# Clustering

* Process of grouping a set of objects in such a way that objects in the same group are more similar to each other than to those in other groups;

* Goal: find similarities in the data points and group similar data points together;

    - Infer a function that describes the structure of "unlabeled" data.
    
    - Gain some valuable insights from our data by seeing what groups the data points fall into when we apply a clustering algorithm;

# K-Means

- 1) Select a number of classes/groups to use and randomly initialize their respective center points;
- 2) Each data point is classified by computing the distance between that point and each group center, and then classifying the point to be in the group whose center is closest to it;
- 3) Based on these classified points, we recompute the group center by taking the mean of all the vectors in the group;
- 4) Repeat these steps for a set number of iterations or until the group centers don’t change much between iterations.

![](https://cdn-images-1.medium.com/max/1800/1*KrcZK0xYgTa4qFrVr0fO2w.gif)

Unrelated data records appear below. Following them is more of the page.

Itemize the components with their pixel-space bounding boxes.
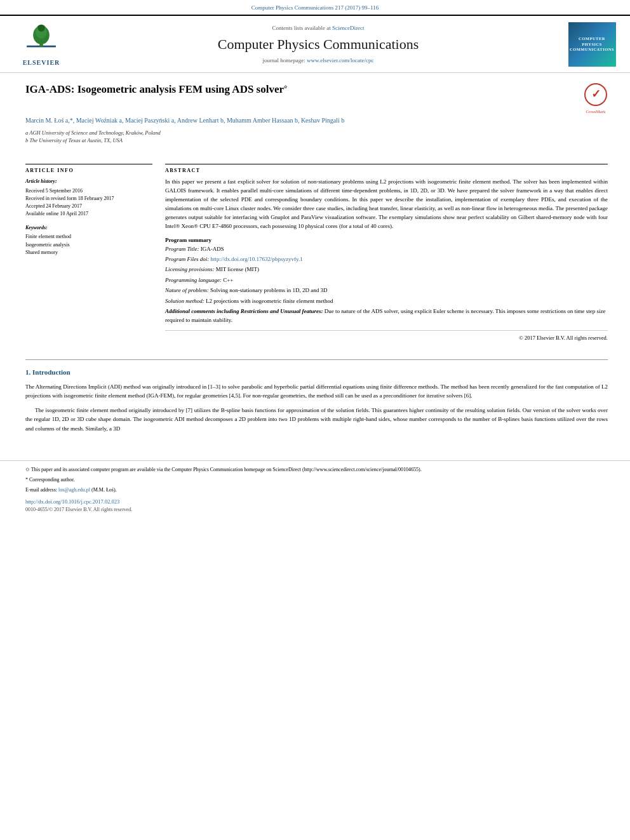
- copyright-line: © 2017 Elsevier B.V. All rights reserved…: [165, 330, 608, 342]
- programming-value: C++: [223, 277, 233, 283]
- email-link[interactable]: los@agh.edu.pl: [58, 487, 90, 493]
- keyword-2: Isogeometric analysis: [25, 241, 152, 250]
- body-section: 1. Introduction The Alternating Directio…: [0, 368, 630, 448]
- revised-date: Received in revised form 18 February 201…: [25, 195, 152, 203]
- solution-item: Solution method: L2 projections with iso…: [165, 297, 608, 305]
- journal-ref-link[interactable]: Computer Physics Communications 217 (201…: [251, 4, 379, 11]
- program-files-link[interactable]: http://dx.doi.org/10.17632/pbpsyzyvfy.1: [210, 256, 302, 262]
- elsevier-tree-icon: [22, 22, 60, 57]
- article-history-block: Article history: Received 5 September 20…: [25, 178, 152, 217]
- affiliation-b: b The University of Texas at Austin, TX,…: [25, 137, 608, 145]
- received-date: Received 5 September 2016: [25, 187, 152, 195]
- crossmark-icon: ✓: [584, 83, 608, 107]
- affiliation-a: a AGH University of Science and Technolo…: [25, 129, 608, 137]
- article-title: IGA-ADS: Isogeometric analysis FEM using…: [25, 83, 577, 97]
- program-summary: Program summary Program Title: IGA-ADS P…: [165, 236, 608, 342]
- accepted-date: Accepted 24 February 2017: [25, 203, 152, 210]
- programming-item: Programming language: C++: [165, 276, 608, 284]
- journal-homepage: journal homepage: www.elsevier.com/locat…: [83, 57, 554, 65]
- program-summary-label: Program summary: [165, 236, 608, 244]
- keywords-block: Keywords: Finite element method Isogeome…: [25, 224, 152, 258]
- cpc-logo-box: COMPUTER PHYSICS COMMUNICATIONS: [566, 22, 617, 67]
- sciencedirect-link[interactable]: ScienceDirect: [332, 25, 364, 31]
- section-1-title: 1. Introduction: [25, 368, 608, 377]
- additional-item: Additional comments including Restrictio…: [165, 307, 608, 325]
- keyword-3: Shared memory: [25, 249, 152, 257]
- elsevier-logo: ELSEVIER: [13, 22, 70, 67]
- article-title-section: IGA-ADS: Isogeometric analysis FEM using…: [25, 83, 608, 157]
- email-suffix: (M.M. Łoś).: [91, 487, 117, 493]
- program-title-item: Program Title: IGA-ADS: [165, 244, 608, 253]
- footnotes-area: ✩ This paper and its associated computer…: [0, 460, 630, 518]
- program-title-value: IGA-ADS: [201, 246, 224, 252]
- contents-available: Contents lists available at ScienceDirec…: [83, 24, 554, 32]
- star-footnote: ✩ This paper and its associated computer…: [25, 466, 608, 474]
- keywords-label: Keywords:: [25, 224, 152, 231]
- abstract-col: ABSTRACT In this paper we present a fast…: [165, 164, 608, 342]
- doi-link[interactable]: http://dx.doi.org/10.1016/j.cpc.2017.02.…: [25, 498, 119, 505]
- journal-title: Computer Physics Communications: [83, 35, 554, 55]
- homepage-link[interactable]: www.elsevier.com/locate/cpc: [307, 57, 373, 63]
- article-info-header: ARTICLE INFO: [25, 164, 152, 174]
- two-col-layout: ARTICLE INFO Article history: Received 5…: [25, 164, 608, 342]
- issn-line: 0010-4655/© 2017 Elsevier B.V. All right…: [25, 506, 608, 513]
- affiliations: a AGH University of Science and Technolo…: [25, 129, 608, 145]
- title-star: ✩: [284, 85, 287, 89]
- crossmark[interactable]: ✓ CrossMark: [584, 83, 608, 116]
- licensing-item: Licensing provisions: MIT license (MIT): [165, 265, 608, 274]
- article-content: IGA-ADS: Isogeometric analysis FEM using…: [0, 73, 630, 352]
- keyword-1: Finite element method: [25, 233, 152, 241]
- authors: Marcin M. Łoś a,*, Maciej Woźniak a, Mac…: [25, 116, 608, 125]
- licensing-value: MIT license (MIT): [216, 266, 259, 272]
- cpc-logo-inner: COMPUTER PHYSICS COMMUNICATIONS: [568, 22, 616, 67]
- solution-value: L2 projections with isogeometric finite …: [206, 298, 333, 304]
- elsevier-brand-text: ELSEVIER: [23, 58, 60, 67]
- crossmark-label: CrossMark: [584, 109, 608, 116]
- svg-text:✓: ✓: [591, 88, 601, 100]
- intro-paragraph-2: The isogeometric finite element method o…: [25, 406, 608, 433]
- email-footnote: E-mail address: los@agh.edu.pl (M.M. Łoś…: [25, 486, 608, 494]
- header-center: Contents lists available at ScienceDirec…: [70, 24, 566, 65]
- abstract-text: In this paper we present a fast explicit…: [165, 178, 608, 231]
- header-section: ELSEVIER Contents lists available at Sci…: [0, 15, 630, 73]
- article-info-col: ARTICLE INFO Article history: Received 5…: [25, 164, 152, 342]
- cpc-logo-text: COMPUTER PHYSICS COMMUNICATIONS: [570, 36, 614, 52]
- available-date: Available online 10 April 2017: [25, 210, 152, 218]
- corresponding-footnote: * Corresponding author.: [25, 476, 608, 484]
- nature-value: Solving non-stationary problems in 1D, 2…: [210, 287, 327, 293]
- nature-item: Nature of problem: Solving non-stationar…: [165, 286, 608, 295]
- abstract-header: ABSTRACT: [165, 164, 608, 174]
- page: Computer Physics Communications 217 (201…: [0, 0, 630, 840]
- svg-point-4: [38, 24, 45, 31]
- section-divider: [25, 359, 608, 360]
- history-label: Article history:: [25, 178, 152, 185]
- intro-paragraph-1: The Alternating Directions Implicit (ADI…: [25, 382, 608, 401]
- journal-ref-bar: Computer Physics Communications 217 (201…: [0, 0, 630, 15]
- program-files-item: Program Files doi: http://dx.doi.org/10.…: [165, 255, 608, 263]
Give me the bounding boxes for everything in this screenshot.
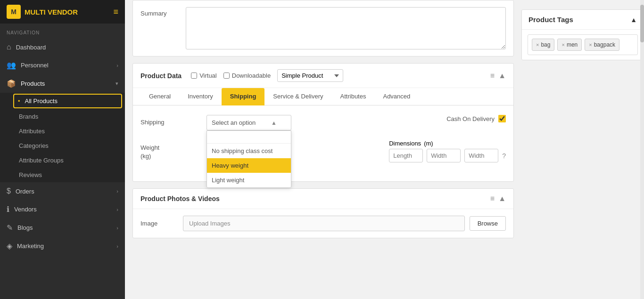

Source: https://towardsdatascience.com/the-5-clustering-algorithms-data-scientists-need-to-know-a36d136ef68

In [1]:
%matplotlib notebook
import numpy as np
import matplotlib.pyplot as plt
from sklearn.datasets import make_blobs
from sklearn.cluster import KMeans

### Generating data

In [2]:
data = make_blobs(n_samples=200, n_features=2, centers=4, cluster_std=1.6, random_state=10)

In [3]:
points = data[0]
labels = data[1]

In [4]:
plt.figure()
plt.title('How many groups?')
plt.scatter(points[:,0], points[:,1])
plt.axis([-15, 15, -15, 15])
plt.show()

<IPython.core.display.Javascript object>

In [5]:
plt.figure()
plt.title('Four groups')
plt.scatter(points[:,0], points[:,1], c=labels)
plt.axis([-15, 15, -15, 15])
plt.show()

<IPython.core.display.Javascript object>

### Applying K-Means

In [6]:
kmeans = KMeans(n_clusters=4, init='random', n_init=1, random_state=20)
kmeans.fit(points)

KMeans(algorithm='auto', copy_x=True, init='random', max_iter=300,
    n_clusters=4, n_init=1, n_jobs=1, precompute_distances='auto',
    random_state=20, tol=0.0001, verbose=0)

In [7]:
centers = kmeans.cluster_centers_
predicted_labels = kmeans.labels_

In [8]:
plt.figure()
plt.title('Is this grouping correct?')
plt.scatter(points[:,0], points[:,1], c=predicted_labels, cmap='seismic')
plt.scatter(centers[:,0], centers[:,1], c='b', marker='x')
plt.axis([-15, 15, -15, 15])
plt.show()

<IPython.core.display.Javascript object>

### Problems
   - 1) Have to select how many groups/classes there are;
   - 2) Starts with a random choice of cluster centers and therefore it may yield different clustering results on different runs of the algorithm
    

### 1) Elbow Method

In [9]:
kmeans = []
distances = []

for k in range(1, 10):
    kmeans.append(KMeans(n_clusters=k, init='random', n_init=10, random_state=0))
    kmeans[k-1].fit(points)
    distances.append(kmeans[k-1].inertia_)

In [10]:
plt.figure()
plt.title('Sum of distances of samples to their closest cluster center')
plt.plot(range(1, 10), distances, '-*')
plt.show()

<IPython.core.display.Javascript object>

### 2) Applying K-Means 10 times

The final results will be the best output of `n_init` consecutive runs in terms of inertia

In [11]:
kmeans = KMeans(n_clusters=4, init='random', n_init=10, random_state=0)
kmeans.fit(points)

KMeans(algorithm='auto', copy_x=True, init='random', max_iter=300,
    n_clusters=4, n_init=10, n_jobs=1, precompute_distances='auto',
    random_state=0, tol=0.0001, verbose=0)

In [12]:
centers = kmeans.cluster_centers_
predicted_labels = kmeans.labels_

In [13]:
plt.figure()
plt.scatter(points[:,0], points[:,1], c=predicted_labels, cmap='Spectral')
plt.scatter(centers[:,0], centers[:,1], c='b', marker='x')
plt.axis([-15, 15, -15, 15])
plt.show()

<IPython.core.display.Javascript object>

### Pros

- It is simple to understand, easy to code , scalable , efficient;
- Linear complexity $O(n)$;

### Cons

- Have to select number of cluster;
- Very sensitive to initializtion;
- The clusters are shaped spherically;

Source: https://saravananthirumuruganathan.wordpress.com/2010/01/27/k-means-clustering-algorithm/

#### Done!